> [Available records]
-.-.-

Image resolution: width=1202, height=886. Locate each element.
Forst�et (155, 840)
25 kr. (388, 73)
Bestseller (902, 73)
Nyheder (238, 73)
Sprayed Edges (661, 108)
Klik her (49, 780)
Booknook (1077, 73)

-.-.-

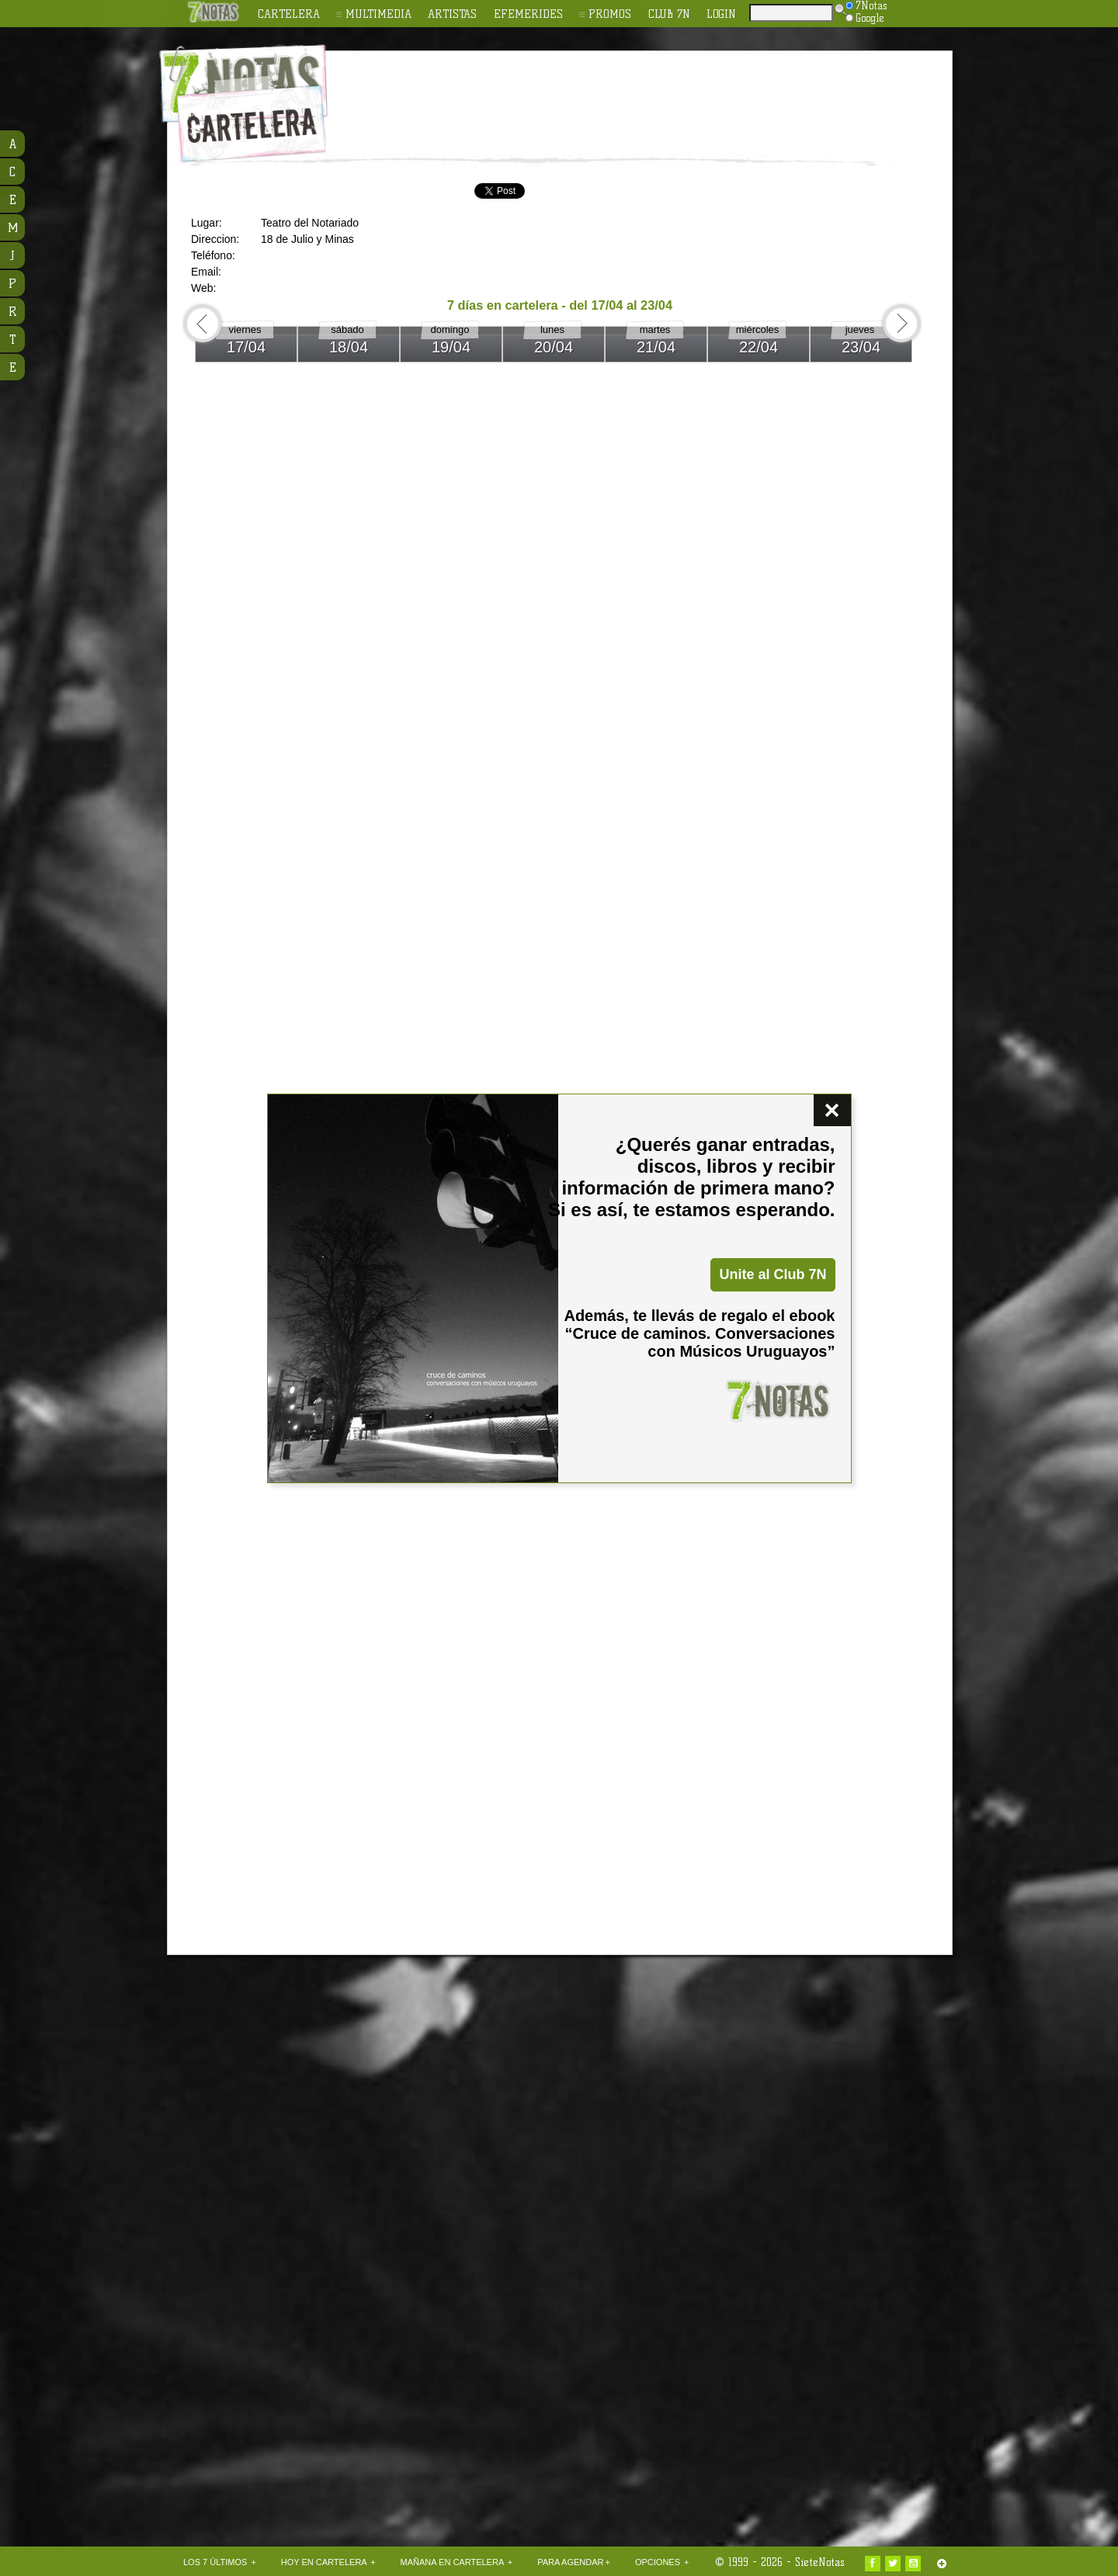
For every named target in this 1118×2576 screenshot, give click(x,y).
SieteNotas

-.-.-

> [Exercise directions] Reproduce exactly, and only, the part of the listing above that begins at the line with "Image resolution: width=1202, height=886." and goes on through the line with "Booknook (1077, 73)".

> [Response box]
Image resolution: width=1202, height=886. Locate each element.
Forst�et (155, 840)
25 kr. (388, 73)
Bestseller (902, 73)
Nyheder (238, 73)
Sprayed Edges (661, 108)
Klik her (49, 780)
Booknook (1077, 73)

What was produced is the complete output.